A group of Democratic policy veterans is assembling a governing agenda for a future Democratic president called Project 2029, with a central proposal that takes on the daily frustrations Americans face dealing with companies.

Chad Maisel, the executive director of Project 2029 and a former special assistant to President Biden on the White House Domestic Policy Council, said the effort was inspired by the experience of Project 2025, the conservative blueprint from the Heritage Foundation that the Trump administration used as a ready-to-go policy agenda after taking office.

“I think the lesson from Project 2025 is just the importance of preparation,” Maisel said in an interview with NPR’s Planet Money. He wants a future Democratic president to “have a bookshelf full of really bold, transformational ideas” ready for deployment on their first day.

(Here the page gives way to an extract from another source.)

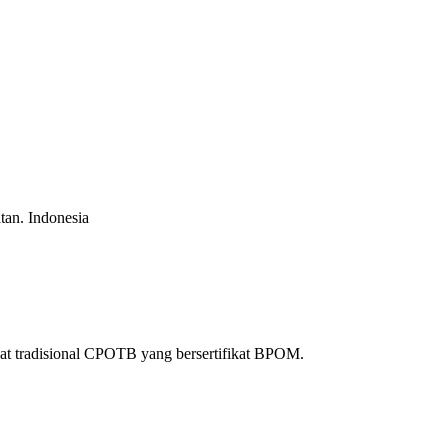
atan.
Indonesia
at tradisional CPOTB yang bersertifikat BPOM.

The annoyance economy concept, developed by Maisel and Neale Mahoney, a Stanford economist who directs the Stanford Institute for Economic Policy Research, covers a range of business practices that waste consumers’ time and money: hidden fees that appear only at checkout, convoluted subscription cancellation processes, robocalls and spam texts, insurance paperwork that requires hours on hold, and AI phone agents that replace human customer service.

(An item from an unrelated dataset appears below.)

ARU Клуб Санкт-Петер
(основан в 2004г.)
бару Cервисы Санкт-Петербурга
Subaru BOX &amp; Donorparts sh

The two estimate that these practices cost American families at least $165 billion annually. “American companies derive big profits from these painful interactions — and fight to protect them,” Maisel and Mahoney wrote in a new policy brief.

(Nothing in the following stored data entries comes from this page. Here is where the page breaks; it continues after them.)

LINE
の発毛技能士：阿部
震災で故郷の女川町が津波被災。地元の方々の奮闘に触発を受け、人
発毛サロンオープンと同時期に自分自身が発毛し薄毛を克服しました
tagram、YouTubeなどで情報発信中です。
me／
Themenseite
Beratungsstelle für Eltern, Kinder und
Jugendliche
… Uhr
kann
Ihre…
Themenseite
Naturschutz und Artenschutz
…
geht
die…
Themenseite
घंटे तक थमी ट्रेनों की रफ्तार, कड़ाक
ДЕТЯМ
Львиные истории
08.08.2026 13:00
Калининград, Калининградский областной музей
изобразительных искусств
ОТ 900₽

Their proposal calls for a standardized claims system to make it easier to file insurance claims online, an end to widespread use of “prior authorization” by insurers — “it should be replaced with independent clinical bodies that have no financial stake in denial decisions and would review only a narrow list of high-abuse services,” they wrote — and proposes that the government crack down on scam, marketing and robocalls. It also seeks to close a loophole that has allowed an onslaught of political fundraising texts, implement “click-to-cancel” rules to make subscription cancellation as easy as signing up, restore the ability to press zero to reach a customer agent, and expand rules against junk fees.

The idea of taking on the annoyance economy began inside the Biden White House. Maisel, then at the Domestic Policy Council, and Mahoney, at the National Economic Council, worked together on a federal rule targeting junk fees, which led to the Federal Trade Commission implementing a ban on junk fees for hotels, vacation rentals and live events in 2024. President Biden devoted a substantial portion of his 2024 State of the Union address to the campaign against junk fees.

“And so we started kind of poking around on other issues that we thought would similarly strike a chord with Americans and really take on problems that people are suffering through quietly in their daily lives, but that never seem to be acknowledged by people in power,” Maisel said.

That work produced Biden’s “Time is Money” initiative, a set of proposed federal rules to end time-wasting business practices. But most of those proposals never took effect, which Maisel attributed to the short timeframe between their unveiling and Biden’s departure, combined with fierce industry opposition. The airline industry spent millions opposing a rule that would have entitled passengers to cash refunds for significant delays, which the Trump administration scrapped in November 2025, according to Maisel and Mahoney. Telecom industry groups sued to block the FTC’s proposed “click-to-cancel” rule.

Maisel and Mahoney argue that traditional free-market economics fails to address the annoyance economy for three reasons. First, many industries are highly concentrated, giving consumers few alternatives. Second, consumers often lack information about the full experience of dealing with a company when making purchasing decisions — it’s hard to know whether an insurer will make filing a claim easy. Third, behavioral economics shows that consumers tend to focus on upfront sticker prices rather than the total cost and hassle of dealing with a company, creating what Maisel called a “race to the bottom.”

Project 2029 plans to release additional proposals over the next year covering child care, health care, housing, energy, online safety for children, artificial intelligence, and border policy. According to reporting by Semafor, the group chose to start with online safety for kids because it is among the least politically polarizing topics.

Whether a reader agrees with the specific solutions or not, Maisel and Mahoney are making an economic argument that the daily frustrations of dealing with companies are not just annoyances but a real economic cost.